#nmigen on 2021-03-23 — irc logs at freenode.irclog.whitequark.org

00:08 <_whitenotifier-4> [YoWASP/nextpnr] whitequark pushed 1 commit to develop [+0/-0/±1] https://git.io/Jmxyl

00:08 <_whitenotifier-4> [YoWASP/nextpnr] whitequark f076e35 - Update dependencies.

00:45 <_whitenotifier-4> [YoWASP/yosys] whitequark pushed 1 commit to develop [+0/-0/±1] https://git.io/JmxQF

00:45 <_whitenotifier-4> [YoWASP/yosys] whitequark acf4de9 - Update dependencies.

03:22 <d1b2> <4o> oh. ok. i thought python with creates local namespace

03:22 <d1b2> <4o> thanks

16:32 <d1b2> <4o> https://github.com/personal-army-of-4o/nyanMigen/issues/95 how should i interpret the error message?

16:33 <d1b2> <4o> why do i see errors only when i ask for help...:)

16:35 <d1b2> <4o> yeah. cause i create an array of types, not the array of instances

16:38 <slan> Hmm... still trying to figure out how to make my interconnect work. I think I've hit a wall.

16:38 <slan> Context: a cpu, 2 read ports. Goal: fetching and reading memory should happen in 1 cycle if read ports are different, 2 cycles otherwise.

16:38 <slan> My problem: simulation works fine, synthesis is reporting 10 combinatorial loops.

16:38 <slan> At this point, I'm not sure if 1. this is doable 2. this is doable with nmigen 3. there is a bug in the nmigen -> yosys -> vivado chain 4. my implementation is broken

16:39 <slan> Since I'm a beginner, I'm focusing on 4 but after rewriting and simplifying my design many times I'm getting similar results and I'm running out of ideas on how to investigate further.
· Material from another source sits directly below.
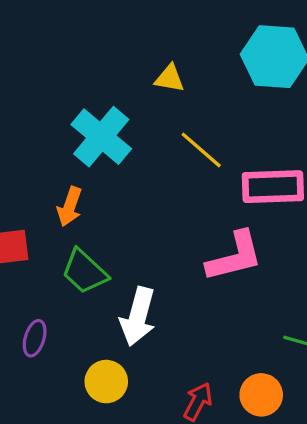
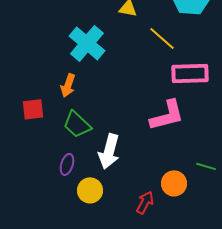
yellow line: (201, 150) -> (162, 38), moved
purple ellipse: (35, 338) -> (67, 164), moved
orange circle: (261, 395) -> (174, 183), moved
16:39 <slan> I would be extremely gratefull if somebody could point me in the right direction. The (standalone) code is there: https://github.com/slan/hartysoc/blob/repro/repro.py

16:43 <d1b2> <4o> which section of it defines latency?

16:47 <slan> not sure what you mean... the read ports are combinatorial, cycles are triggered by update pc (sync)
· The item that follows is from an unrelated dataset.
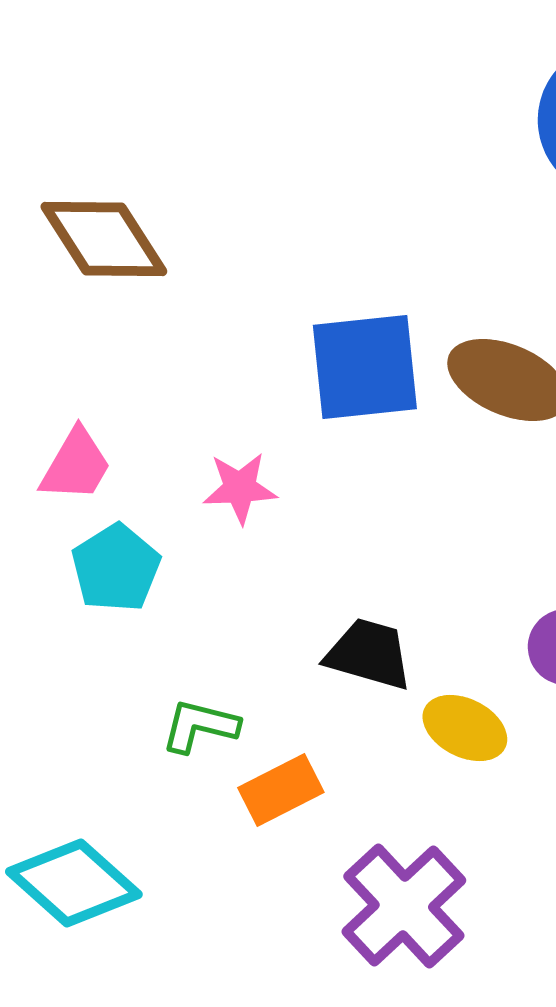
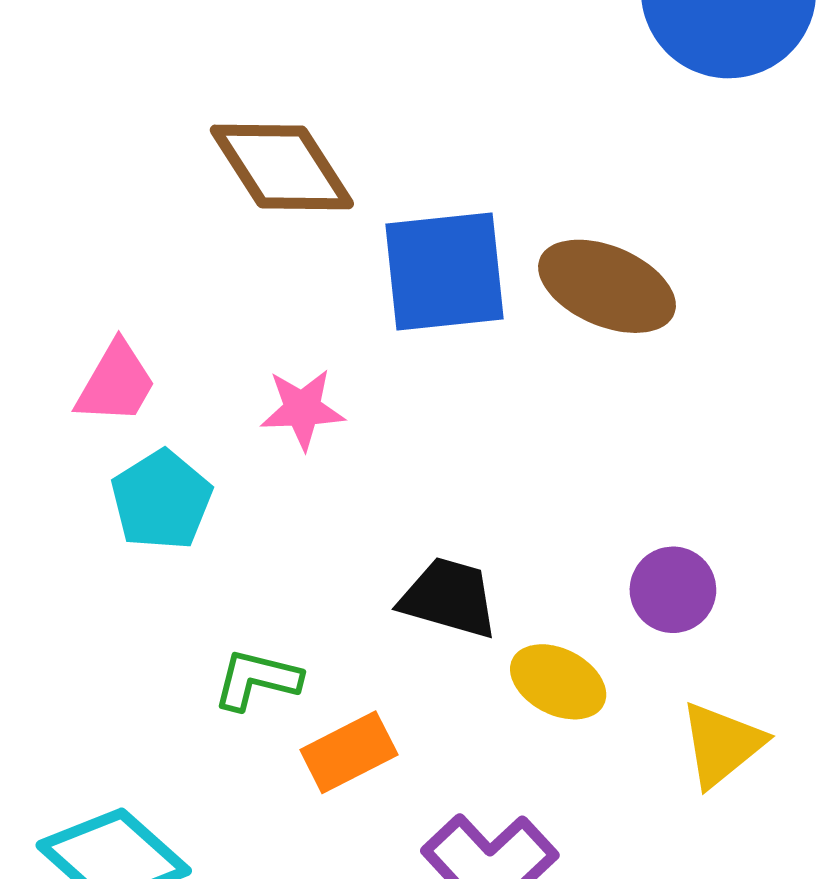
brown diamond: (104, 239) -> (282, 167), moved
16:49 <d1b2> <4o> what "2 read ports" refers to?

16:50 <slan> rp0 and rp1, the 2 read ports form mem0 and mem1

16:50 <d1b2> <4o> cycle == clock cycle?

16:50 <slan> yes

16:52 <slan> simulation is working as expected: https://imgur.com/a/04d3A6K

16:53 <d1b2> <4o> line 81+ should implement this, right?

16:53 <d1b2> <4o> this = different read latency

16:55 <slan> what do you mean?

16:56 <slan> yes, lines 81+ are where the sync logic is

16:56 <slan> it's actually not about latency, more about port collision between fetching the instaruction and executing it (reading from memory)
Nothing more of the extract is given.